Krystian sprawdził godzinę. Dochodziła 7. Westchnął i czule pocałował swojego ukochanego, a potem poszedł jeszcze po swój telefon i inne rzeczy tego typu. Wychodząc zgarnął kluczyki od auta.
- Tatusiu? - Usłyszał nagle obok.
- Hm? - Zagaił wiążąc buty.
- Podwiózłbyś mnie? - Poprosiła dziewczynka.
- Jasne, chodź. - Uśmiechnął się do niej i sprawdził czy jest dobrze ubrana, po czym wyszedł z domu.
Jego samochód nieco różnił się od nowych, lśniących aut jego ukochanego, ale był tak samo piękny. Przynajmniej dla niego.
Amelka usiadła z tyłu i zapięła pas.
- Masz wszystko? - Zapytał chłopak, patrząc na nią w lusterku.
- Tak. - Odparła mała.
---
- O której kończysz? - Spytał, gdy dojeżdżali do budynku. - Po południu ma lać deszcz ze śniegiem, więc mogę cię odebrać jeśli chcesz. - Dodał.
- Kończę o 15. - Westchnęła. - Byłoby super, bo nie wiem, czy tata się wyrobi. - Rzuciła pocieszona.
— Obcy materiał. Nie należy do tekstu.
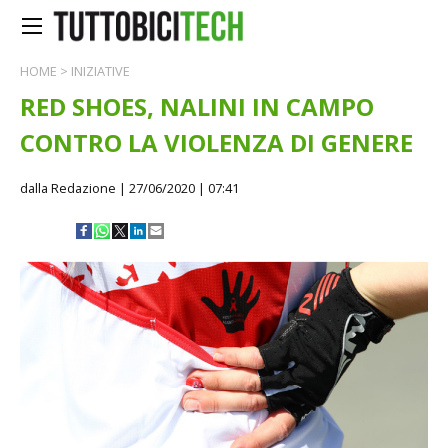
HOME
>
INIZIATIVE
RED SHOES, NALINI IN CAMPO
CONTRO LA VIOLENZA DI GENERE
dalla Redazione
| 27/06/2020 | 07:41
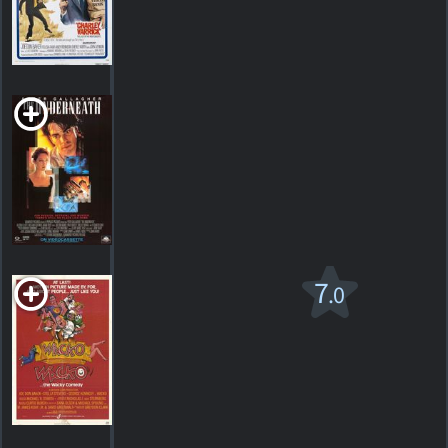
3
HORAIRES
DÉTAILS
CRITIQUES
The Underneath
R
1995. 1h39m Suspense
HORAIRES
DÉTAILS
CRITIQUES
Wacko
7
.0
R
1982. 1h30m Comédie/horreur
1
HORAIRES
DÉTAILS
CRITIQUE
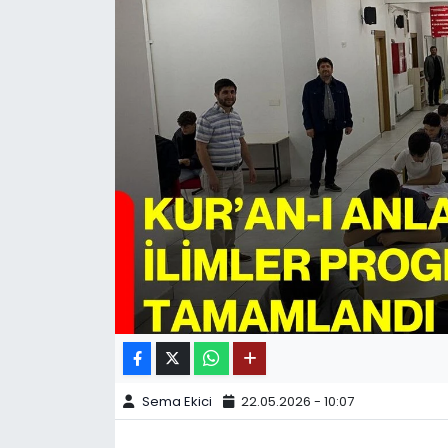
SPOR
11:11 MANŞET
Sema Ekici
22.05.2026 - 10:07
- Będę czekał. - Obiecał, po czym drgnął zaskoczony, gdy dziewczynka pochyliła się do przodu i objęła rękami jego szyję.
- Dzięki. Pa, tato. - Uśmiechnęła się i pobiegła do szkoły. Stanęła jeszcze przed wejściem, odwróciła się i pomachała mu. Odmachał jej rozczulony i odjechał spod budynku. Powiedzieć, że był szczęśliwy to jak nic nie powiedzieć.
Miał wszystko o czym tak marzył. Wrócił do pracy, odzyskał miłość życia, miał nawet dwójkę wspaniałych dzieci! Nagle w jego sercu zagnieździła się malutka szpileczka. No właśnie... Dzieci...
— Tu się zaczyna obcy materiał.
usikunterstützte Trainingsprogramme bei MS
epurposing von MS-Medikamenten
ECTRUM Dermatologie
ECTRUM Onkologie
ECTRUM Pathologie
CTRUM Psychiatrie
Przypomniał sobie swoich rodziców. Swoje złe, smutne dzieciństwo... Czy po tym wszystkim będzie dobrym tatą dla swoich adoptowanych maluchów...? A co jeśli kiedyś jego rodzice dowiedzą się prawdy...? Nawet się nie łudził, że zachwyceni będą chwalić Arona przed przyjaciółmi, wezmą Amelkę na plac zabaw, lody lub spacer, albo zakochani wezmą na ręce Adasia i z radością pomogą poprowadzić go przez życie. Jego rodzice znienawidzą go jeszcze bardziej...
Nie miał żadnego rodzeństwa, kuzynostwa... Swoich dziadków również nie poznał... A teraz... miał tak po prostu stworzyć szczęśliwą rodzinę z brunetem? Bardzo bał się weekendu. Bał się, że zbłaźni się przed rodzicielką swojego ukochanego i przekreśli ich szansę na wspólne życie.
---
Dojechał na komendę i poszedł do archiwum. Olo tymczasowo pracował z Mają, jednak oboje ciągle mu powtarzali, że nie mogą się doczekać jego powrotu.
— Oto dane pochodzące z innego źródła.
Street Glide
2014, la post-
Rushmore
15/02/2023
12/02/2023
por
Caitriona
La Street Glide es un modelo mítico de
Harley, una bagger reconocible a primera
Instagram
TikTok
Usiadł w obrotowym fotelu i westchnął. Nagle ktoś zapukał do drzwi.
- Cześć! - Rzucił wesoły Olgierd.
- Cześć. - Odparł chłopak. - Co ty taki szczęśliwy? - Spytał uśmiechając się kącikiem ust.
- Właśnie skończyliśmy śledztwo z Majką. - Wyjaśnił uradowany i klapnął na krzesło obok. Pochylił się nieco. - Ty rozumiesz, że Szwarc nas pochwalił? - Spytał szeptem. Jego ton wskazywał na to, że sam w to niedowierza. Krystian parsknął śmiechem.
- Niesamowite! - Skomentował rozbawiony.
- Jak ci się spało w ramionach twojej drugiej połówki? - Spytał cicho Olo. Jego usta ułożyły się w radosny uśmiech. Chłopak westchnął i oparł się o zagłówek fotela.
- Nie chciał wypuścić mnie z łóżka. - Rzucił i zaśmiał się widząc zatroskaną minę swojego przyjaciela. - Idiota z ciebie. - Rzucił rozbawiony. - To miłe, że się o mnie martwisz, ale miałem na myśli, że wygodnie się nam leżało, a on chciał się mną nacieszyć i nie pozwalał mi wstać do pracy. - Wyjaśnił. Olo odetchnął.
- Jadłeś coś? - Zadał kolejne, standardowe już, pytanie.
- Nawet mi nie mów. - Westchnął. - Aru zrobił naleśniki ze śmietaną i owocami. Myślałem, że się nie najem. - Rzucił i uśmiechnął się lekko.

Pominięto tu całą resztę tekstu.